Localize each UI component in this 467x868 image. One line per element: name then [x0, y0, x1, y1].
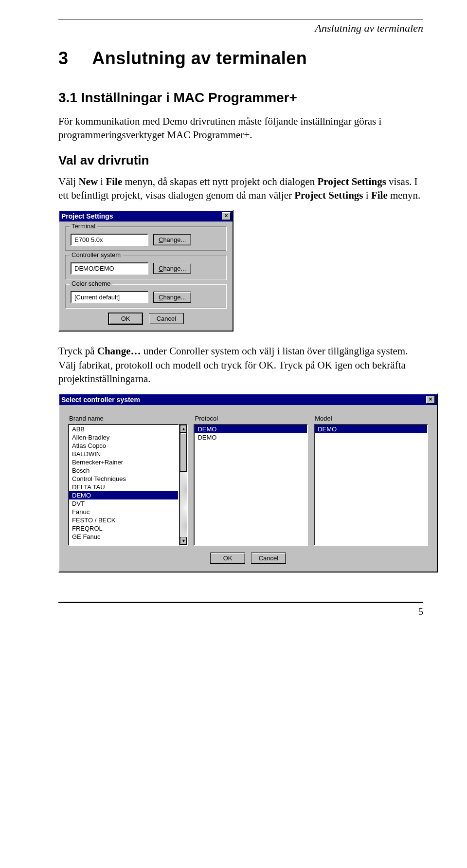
model-column-label: Model — [314, 415, 428, 422]
list-item[interactable]: FREQROL — [69, 524, 178, 533]
running-header: Anslutning av terminalen — [58, 22, 423, 35]
ok-button[interactable]: OK — [210, 553, 245, 564]
paragraph-change: Tryck på Change… under Conroller system … — [58, 344, 423, 386]
list-item[interactable]: DEMO — [195, 433, 307, 442]
text-bold: File — [106, 176, 122, 187]
color-group: Color scheme [Current default] Change... — [65, 284, 227, 309]
terminal-change-button[interactable]: Change... — [153, 234, 191, 245]
controller-group-label: Controller system — [70, 251, 123, 259]
color-field[interactable]: [Current default] — [71, 291, 148, 303]
text: menyn, då skapas ett nytt projekt och di… — [122, 176, 317, 187]
color-change-button[interactable]: Change... — [153, 292, 191, 303]
protocol-listbox[interactable]: DEMODEMO — [194, 424, 308, 546]
text-bold: New — [78, 176, 98, 187]
dialog-title: Project Settings — [61, 212, 113, 220]
list-item[interactable]: ABB — [69, 425, 178, 433]
text-bold: Change… — [97, 345, 141, 357]
text: i — [98, 176, 106, 187]
terminal-group-label: Terminal — [70, 222, 97, 230]
list-item[interactable]: Allen-Bradley — [69, 433, 178, 442]
cancel-button[interactable]: Cancel — [149, 313, 184, 324]
subsection-heading: Val av drivrutin — [58, 153, 423, 168]
controller-field[interactable]: DEMO/DEMO — [71, 262, 148, 275]
scroll-up-icon[interactable]: ▲ — [180, 425, 187, 433]
chapter-number: 3 — [58, 48, 88, 69]
paragraph-intro: För kommunikation med Demo drivrutinen m… — [58, 114, 423, 142]
footer-rule — [58, 602, 423, 603]
cancel-button[interactable]: Cancel — [251, 553, 286, 564]
section-number: 3.1 — [58, 90, 77, 105]
list-item[interactable]: DEMO — [315, 425, 427, 433]
controller-change-button[interactable]: Change... — [153, 263, 191, 274]
section-title: Inställningar i MAC Programmer+ — [81, 90, 297, 105]
text-bold: Project Settings — [294, 189, 363, 201]
terminal-field[interactable]: E700 5.0x — [71, 234, 148, 246]
header-rule — [58, 19, 423, 20]
list-item[interactable]: Atlas Copco — [69, 442, 178, 450]
text-bold: Project Settings — [317, 176, 386, 187]
close-icon[interactable]: × — [222, 212, 231, 220]
brand-scrollbar[interactable]: ▲ ▼ — [179, 424, 188, 546]
chapter-heading: 3 Anslutning av terminalen — [58, 48, 423, 69]
list-item[interactable]: DELTA TAU — [69, 483, 178, 491]
select-controller-dialog: Select controller system × Brand name AB… — [58, 393, 438, 573]
terminal-group: Terminal E700 5.0x Change... — [65, 226, 227, 251]
text: Tryck på — [58, 345, 97, 357]
text: i — [363, 189, 371, 201]
text: Välj — [58, 176, 78, 187]
list-item[interactable]: Fanuc — [69, 508, 178, 516]
controller-group: Controller system DEMO/DEMO Change... — [65, 255, 227, 280]
brand-listbox[interactable]: ABBAllen-BradleyAtlas CopcoBALDWINBernec… — [68, 424, 179, 546]
brand-column-label: Brand name — [68, 415, 188, 422]
chapter-title: Anslutning av terminalen — [92, 48, 307, 68]
project-settings-dialog: Project Settings × Terminal E700 5.0x Ch… — [58, 210, 234, 332]
list-item[interactable]: DVT — [69, 499, 178, 508]
scroll-track[interactable] — [180, 433, 187, 537]
protocol-column-label: Protocol — [194, 415, 308, 422]
list-item[interactable]: Bernecker+Rainer — [69, 458, 178, 466]
list-item[interactable]: Control Techniques — [69, 475, 178, 483]
list-item[interactable]: BALDWIN — [69, 450, 178, 458]
list-item[interactable]: DEMO — [69, 491, 178, 499]
model-listbox[interactable]: DEMO — [314, 424, 428, 546]
section-heading: 3.1 Inställningar i MAC Programmer+ — [58, 90, 423, 106]
paragraph-driver: Välj New i File menyn, då skapas ett nyt… — [58, 175, 423, 203]
list-item[interactable]: Bosch — [69, 466, 178, 475]
ok-button[interactable]: OK — [108, 313, 143, 325]
text: menyn. — [388, 189, 421, 201]
page-number: 5 — [58, 606, 423, 617]
scroll-down-icon[interactable]: ▼ — [180, 537, 187, 545]
list-item[interactable]: FESTO / BECK — [69, 516, 178, 524]
dialog-titlebar[interactable]: Project Settings × — [59, 211, 233, 222]
list-item[interactable]: DEMO — [195, 425, 307, 433]
text-bold: File — [371, 189, 388, 201]
close-icon[interactable]: × — [426, 396, 435, 404]
dialog-titlebar[interactable]: Select controller system × — [59, 394, 437, 405]
dialog-title: Select controller system — [61, 396, 140, 404]
color-group-label: Color scheme — [70, 280, 112, 287]
scroll-thumb[interactable] — [180, 433, 187, 472]
list-item[interactable]: GE Fanuc — [69, 533, 178, 541]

========================================================================

**WORK ITEM**
Look through the records for the word "button". Every line that has it should be copied.

**EXPECTED ANSWER**
ok-button[interactable]: OK — [210, 553, 245, 564]
terminal-change-button[interactable]: Change... — [153, 234, 191, 245]
color-change-button[interactable]: Change... — [153, 292, 191, 303]
cancel-button[interactable]: Cancel — [149, 313, 184, 324]
cancel-button[interactable]: Cancel — [251, 553, 286, 564]
controller-change-button[interactable]: Change... — [153, 263, 191, 274]
ok-button[interactable]: OK — [108, 313, 143, 325]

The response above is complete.